## Task to complete
Your output should be the lines from the start of the data through the line containing "Image resolution: width=1381", exactly and nothing more.
----- Exercise data -----
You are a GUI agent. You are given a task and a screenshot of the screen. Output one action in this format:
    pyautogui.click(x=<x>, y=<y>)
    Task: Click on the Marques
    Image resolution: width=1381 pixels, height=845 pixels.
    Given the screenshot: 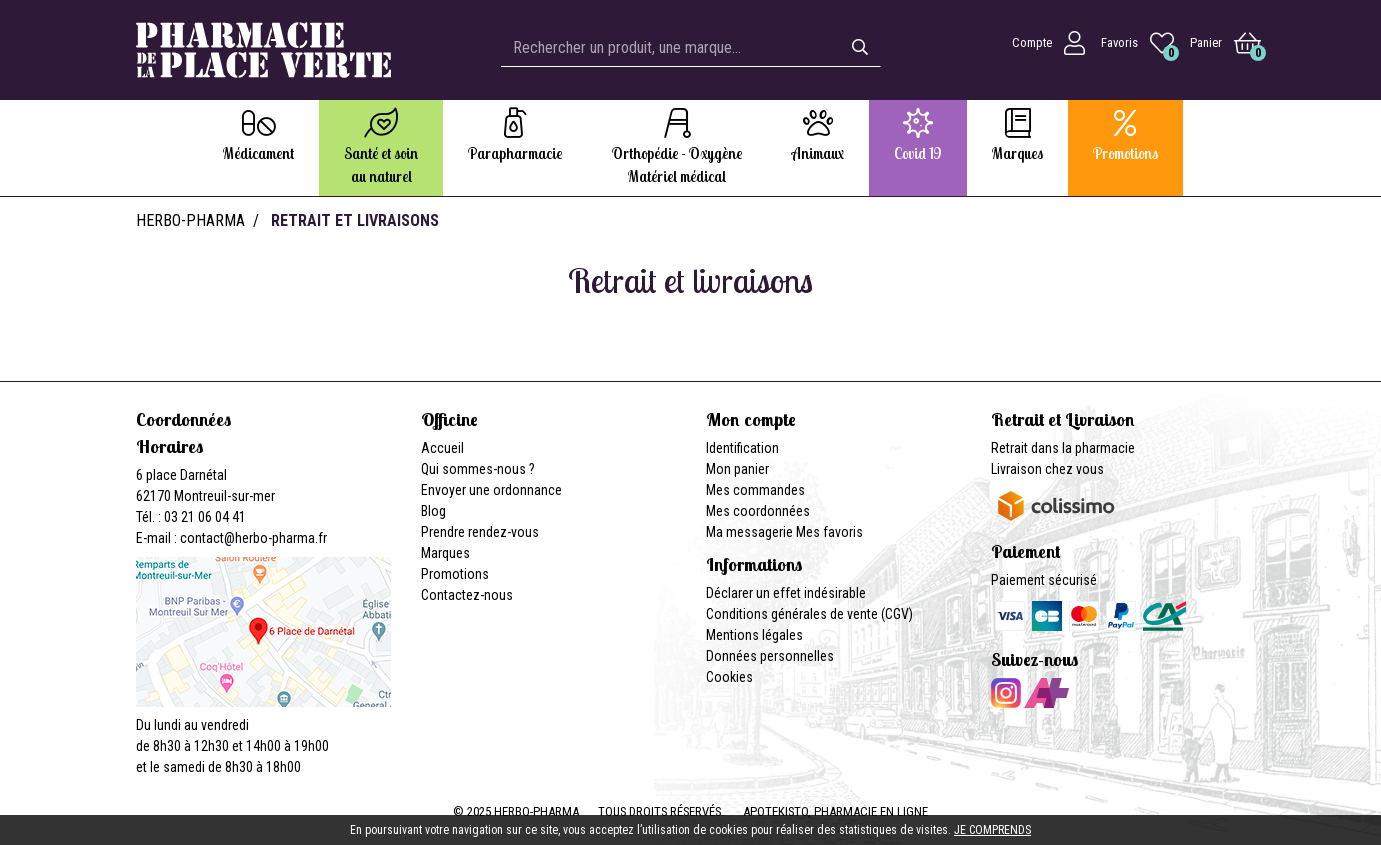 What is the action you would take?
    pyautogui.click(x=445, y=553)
-----
## Output for this exercise
You are a GUI agent. You are given a task and a screenshot of the screen. Output one action in this format:
    pyautogui.click(x=<x>, y=<y>)
    Task: Click on the Marques
    Image resolution: width=1381 pixels, height=845 pixels.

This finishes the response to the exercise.